I can trace my sacking in my last job right back to a mistake I made in a previous role. I’d began my career at one of the world’s largest fashion houses. I loved everything about what I did – the people, the culture, the work; I was on a continual upwards trajectory and there were opportunities to travel too. When an overseas position came up I packed my bags, and without hesitation left Milan and moved to New York for the adventure of a lifetime.
Just 12 months later an offer came along from a rival company. It meant more money and more seniority, but more importantly it was something new.
I knew almost immediately that the new job wasn’t a good fit. The culture really slapped me in the face – the hours were crazy, there was politics every way I turned, colleagues would disappear overnight, I had no leeway, independence or real power, and within a short time my health and relationships were suffering. As my probation period came to an end I made the difficult decision to leave. I resigned, and for the first time in my career I found myself out of work.
I seized the first offer that came along – from a global music corporation. I’d done my background checks and believed I could be content in the environment; after my experience of the last few months, that was my biggest priority. I didn’t dwell too much on the fact that I was moving away from fashion or that the role – encompassing HR and some marketing – was far less creative than I was used to.
I was right – the culture was a better fit: I was much happier. A colleague who started around the same time as me became a fast friend. But, I quickly became bored in the role. It lacked the creativity I needed, but I felt I had to stay; I didn’t want another short-term appointment casting a shadow over my CV.

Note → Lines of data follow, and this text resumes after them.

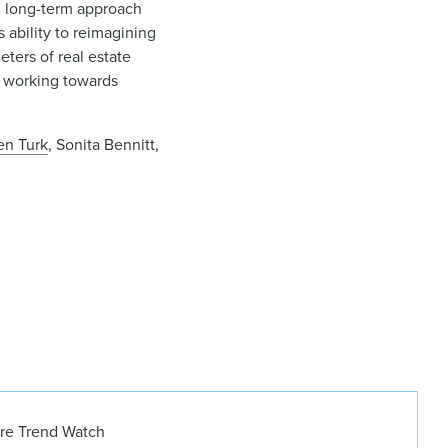
c, long-term approach
s ability to reimagining
ters of real estate
 working towards
en Turk
, Sonita Bennitt,
ure Trend Watch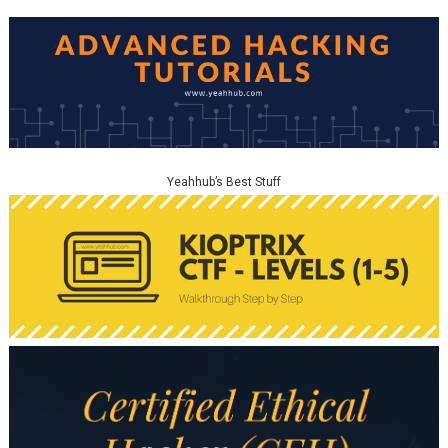
Yeahhub’s Best Stuff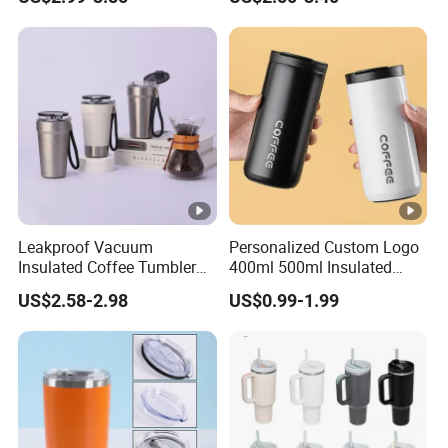
Lid
Leakproof Vacuum
Personalized Custom Logo
Insulated Coffee Tumbler
400ml 500ml Insulated
with Carry Strap Stainless
Stainless Steel Travel Cup
US$2.58-2.98
US$0.99-1.99
Steel Thermal Mug for
Thermal Coffee Mug with
Corporate Gift
Press Lid
Projects/Stainless Steel
Coffee Mug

My solution was to inject more creativity into my free time, volunteering to style shoots for charity campaigns. Word spread and gradually I began to get calls to do the odd bits of freelance work. The evenings and weekends I spent working in fashion made up for the humdrum of my nine to five.
I knew this, but I told myself that I wasn’t working for a competitor – there was no conflict of interest so it was ok. And besides, I never thought anyone would find out.
They did, and in the most random way imaginable. I was in the process of moving to a larger apartment and had sent my landlord a scan containing bank statements, pay slips and reference details. He needed the latter items to be verified by my employer so he sent the set of scans onto the HR team, including my bank statements.
HR was onto me the same day. They’d gone through my transactions and wanted to know where the additional payments were coming from. I was horrified that they’d been through my personal effects, and my kneejerk reaction was to deny that I’d been moonlighting. But the issue didn’t go away. There was an investigation which uncovered examples of my work on the Internet, and after that I had nowhere to hide. I was invited to “explain myself” and I knew this meant I could either beg for my job or refuse and face the consequences. The process was already impacting my day to day; I felt I was being treated like a criminal – my inbox was being monitored, my passwords were changed and word was beginning to spread among my colleagues that I couldn’t be trusted. I knew that even if I apologised, things would never go back to how they were. My reputation would be permanently marked.
Losing my job was just the start of more problems. Without a reference I lost my new apartment. I’d already handed in my notice on my old place. And so it came to be that just a few weeks before Christmas, I found myself homeless and unemployed. My family were on another continent and my closest ally from work – who’d eaten lunch with me every day for the last five years – wasn’t answering the phone (she hasn’t spoken to me since the day I was fired – a fact which made me realise, sadly, that we were fair-weather friends).
My life boxed up in storage, I stayed on a friend’s sofa and gave myself the holidays to think about my next move. I was constantly in two minds about what to do. Should I return to Italy and hide away from the world? Or should I pull out all the stops to find a new job in New York? I’d have to use up my savings to live, and with no reference from my last employer, a new position might be hard to come by. In the New Year I gave myself a stern talking to, telling myself that things could be much worse, and that I should follow my passion. I’d realised that I’d only wandered from my role because I’d missed my first love of fashion. So I had to get back into it and quickly. Next time around culture would be just as important, but my passions mattered too.
I spoke to agents who advised me on how to deal with the inevitable ‘why did you leave your last role?’ questions, and I set myself a deadline: I’d spend three months looking for work and if nothing came up by the end of March, I’d pack my things and head back to Europe. Every day was terrifying, but I forced myself to think positively. I tried to adopt the mind-set of an athlete, fixated only on winning and the path to success. Every time the voice in my head piped up about getting a temp job doing any old thing, I firmly replied: “No: keep the dream”. I worked hard and put so much energy into my applications.
It paid off and I received two offers, both in organisations I admired and in the industry I loved. Just a few months ago I thought my career was over. With positive thinking I was able to find my way back. For that reason I cannot have any regrets about what I did. It’s taught me there are worse things in life than being sacked, and there’s a solution to every career problem.